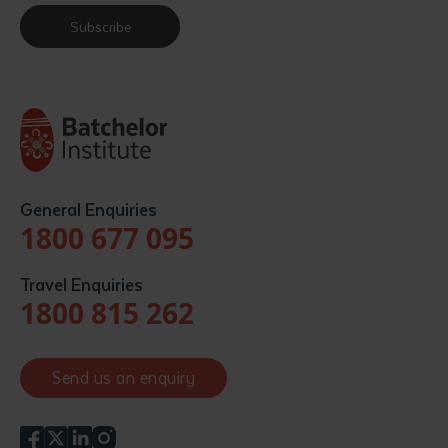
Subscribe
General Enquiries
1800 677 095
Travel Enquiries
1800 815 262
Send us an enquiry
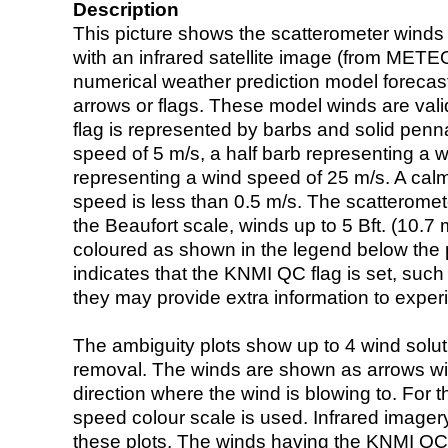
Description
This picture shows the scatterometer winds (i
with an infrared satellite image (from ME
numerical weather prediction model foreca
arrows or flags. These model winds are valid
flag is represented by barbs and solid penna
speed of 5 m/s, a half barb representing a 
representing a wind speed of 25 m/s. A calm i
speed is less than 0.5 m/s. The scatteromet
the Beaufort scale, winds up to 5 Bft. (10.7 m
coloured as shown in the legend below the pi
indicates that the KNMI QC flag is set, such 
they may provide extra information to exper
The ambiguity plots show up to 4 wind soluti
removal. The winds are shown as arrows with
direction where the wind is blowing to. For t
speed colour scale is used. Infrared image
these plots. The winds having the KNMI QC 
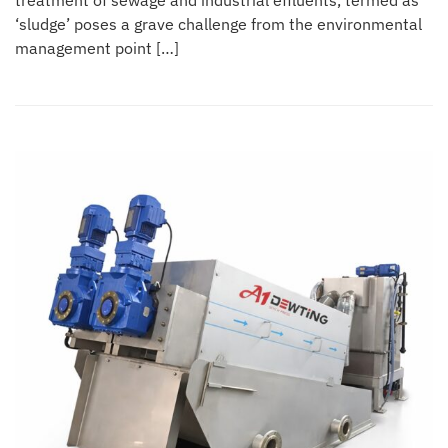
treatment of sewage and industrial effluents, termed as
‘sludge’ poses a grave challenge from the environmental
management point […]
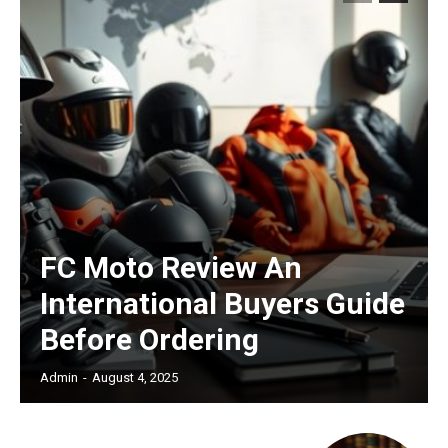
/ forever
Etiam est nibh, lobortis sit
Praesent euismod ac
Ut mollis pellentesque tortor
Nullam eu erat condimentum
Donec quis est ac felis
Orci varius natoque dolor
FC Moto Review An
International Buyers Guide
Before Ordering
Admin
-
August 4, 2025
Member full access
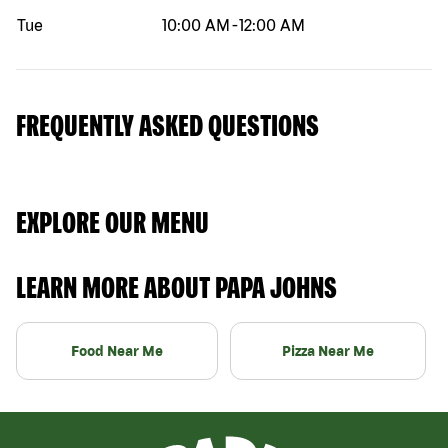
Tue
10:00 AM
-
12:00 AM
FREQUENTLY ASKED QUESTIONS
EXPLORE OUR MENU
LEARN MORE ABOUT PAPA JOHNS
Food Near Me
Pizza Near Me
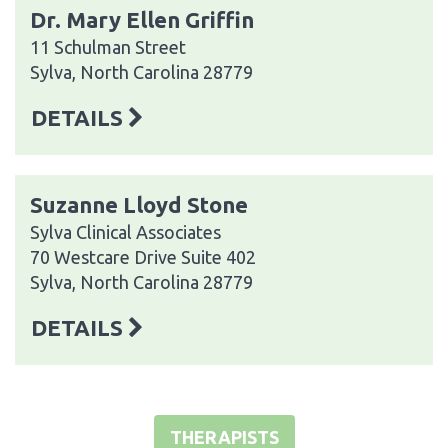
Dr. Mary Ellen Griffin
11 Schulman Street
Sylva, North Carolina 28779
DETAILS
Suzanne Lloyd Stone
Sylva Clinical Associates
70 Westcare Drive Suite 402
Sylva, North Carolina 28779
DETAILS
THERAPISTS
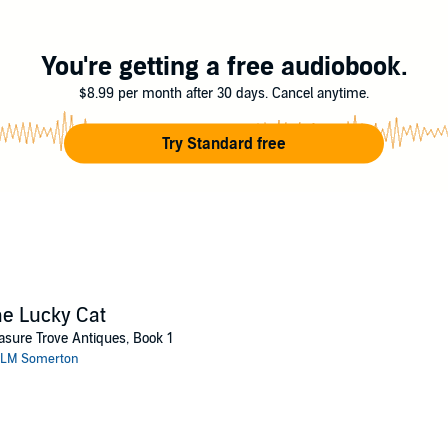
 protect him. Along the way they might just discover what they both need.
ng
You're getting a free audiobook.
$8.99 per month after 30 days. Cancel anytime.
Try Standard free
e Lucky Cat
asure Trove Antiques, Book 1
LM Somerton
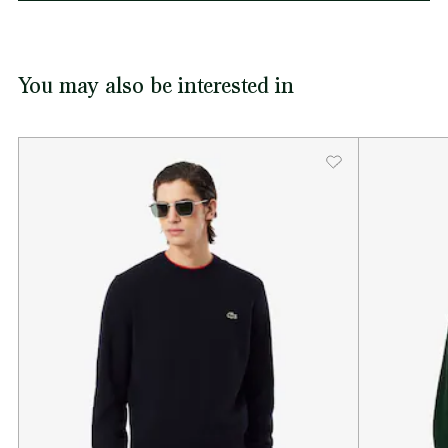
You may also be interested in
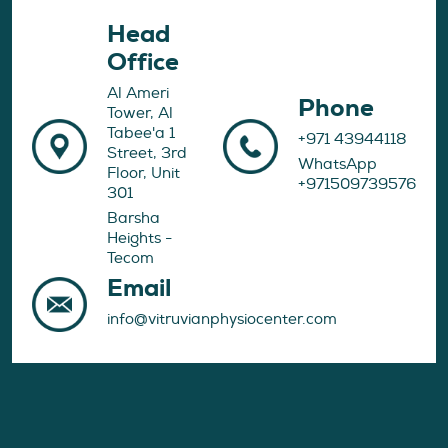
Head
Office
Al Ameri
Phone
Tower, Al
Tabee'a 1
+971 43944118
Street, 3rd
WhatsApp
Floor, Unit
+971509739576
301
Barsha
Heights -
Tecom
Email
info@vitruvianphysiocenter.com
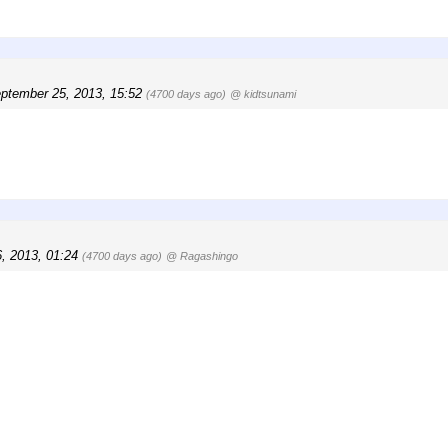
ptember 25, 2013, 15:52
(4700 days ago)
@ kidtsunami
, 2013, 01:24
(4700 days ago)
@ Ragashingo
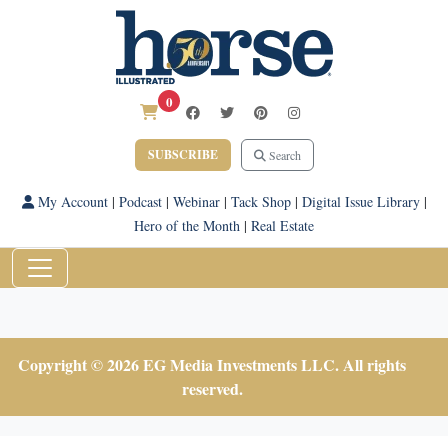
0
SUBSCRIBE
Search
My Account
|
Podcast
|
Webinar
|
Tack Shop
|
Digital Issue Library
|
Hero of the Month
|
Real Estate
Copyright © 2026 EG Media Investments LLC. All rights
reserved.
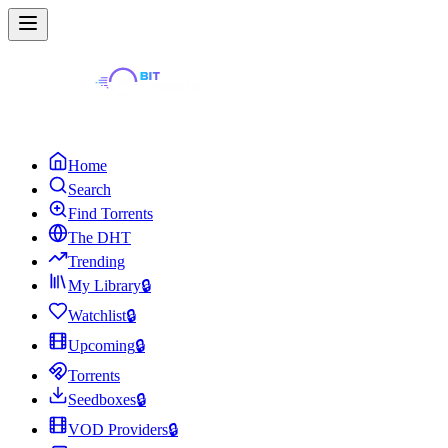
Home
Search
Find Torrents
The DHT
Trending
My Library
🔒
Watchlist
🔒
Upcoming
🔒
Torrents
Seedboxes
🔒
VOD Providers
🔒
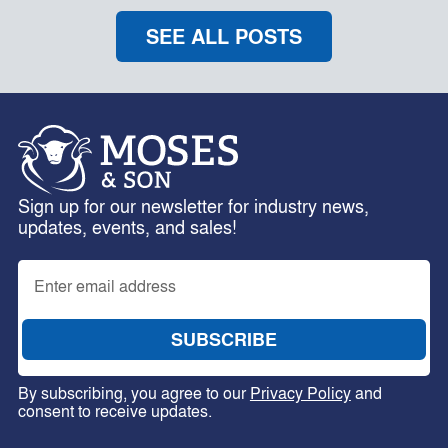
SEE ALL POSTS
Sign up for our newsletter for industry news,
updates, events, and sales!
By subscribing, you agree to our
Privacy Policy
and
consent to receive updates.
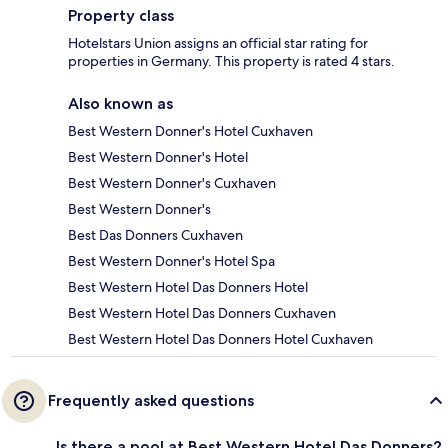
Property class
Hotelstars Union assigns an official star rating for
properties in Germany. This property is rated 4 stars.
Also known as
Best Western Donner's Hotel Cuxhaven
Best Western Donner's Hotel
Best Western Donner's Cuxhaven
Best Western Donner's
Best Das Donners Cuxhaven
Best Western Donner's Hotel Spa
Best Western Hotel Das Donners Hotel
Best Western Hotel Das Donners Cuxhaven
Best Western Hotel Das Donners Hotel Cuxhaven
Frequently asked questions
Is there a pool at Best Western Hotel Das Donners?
----
(Exercise prompt)
The expected output is the exact run of lines from the line with "properties in Germany." through the last line of the material above.

(Solution below)
properties in Germany. This property is rated 4 stars.
Also known as
Best Western Donner's Hotel Cuxhaven
Best Western Donner's Hotel
Best Western Donner's Cuxhaven
Best Western Donner's
Best Das Donners Cuxhaven
Best Western Donner's Hotel Spa
Best Western Hotel Das Donners Hotel
Best Western Hotel Das Donners Cuxhaven
Best Western Hotel Das Donners Hotel Cuxhaven
Frequently asked questions
Is there a pool at Best Western Hotel Das Donners?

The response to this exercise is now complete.